Source information:
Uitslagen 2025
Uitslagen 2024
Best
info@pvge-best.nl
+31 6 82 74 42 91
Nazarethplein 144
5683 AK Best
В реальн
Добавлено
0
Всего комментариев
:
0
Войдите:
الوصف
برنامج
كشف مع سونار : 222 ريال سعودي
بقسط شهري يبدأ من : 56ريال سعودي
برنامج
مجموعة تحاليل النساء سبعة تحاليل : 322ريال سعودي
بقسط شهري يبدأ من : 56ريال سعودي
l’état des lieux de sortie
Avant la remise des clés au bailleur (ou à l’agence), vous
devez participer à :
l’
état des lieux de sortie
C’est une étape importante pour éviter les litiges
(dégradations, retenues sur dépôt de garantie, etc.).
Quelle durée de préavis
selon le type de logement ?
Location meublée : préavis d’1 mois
---
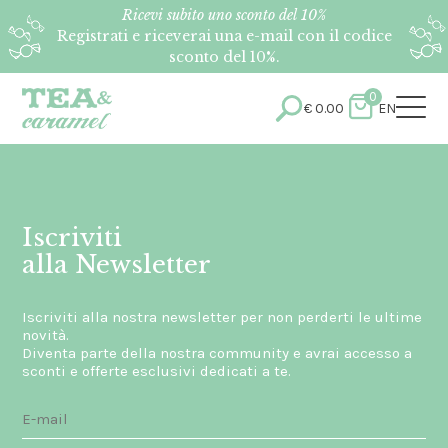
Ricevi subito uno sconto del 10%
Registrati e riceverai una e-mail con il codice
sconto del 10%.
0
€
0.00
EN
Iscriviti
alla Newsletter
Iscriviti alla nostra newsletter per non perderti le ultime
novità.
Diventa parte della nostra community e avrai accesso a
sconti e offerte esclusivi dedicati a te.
...
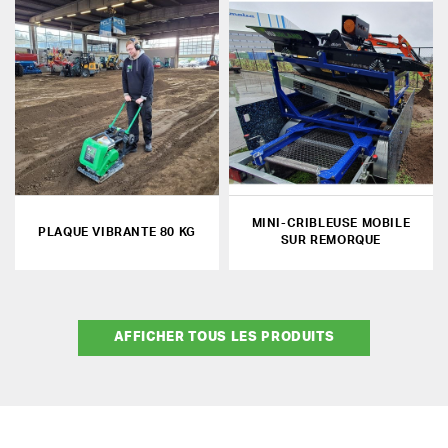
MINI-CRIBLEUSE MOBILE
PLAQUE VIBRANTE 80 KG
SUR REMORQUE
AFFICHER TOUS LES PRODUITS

Task to carry out: Wherever a line in the entries above holds "lieux", copy that line.

Result for this task:
l’état des lieux de sortie
état des lieux de sortie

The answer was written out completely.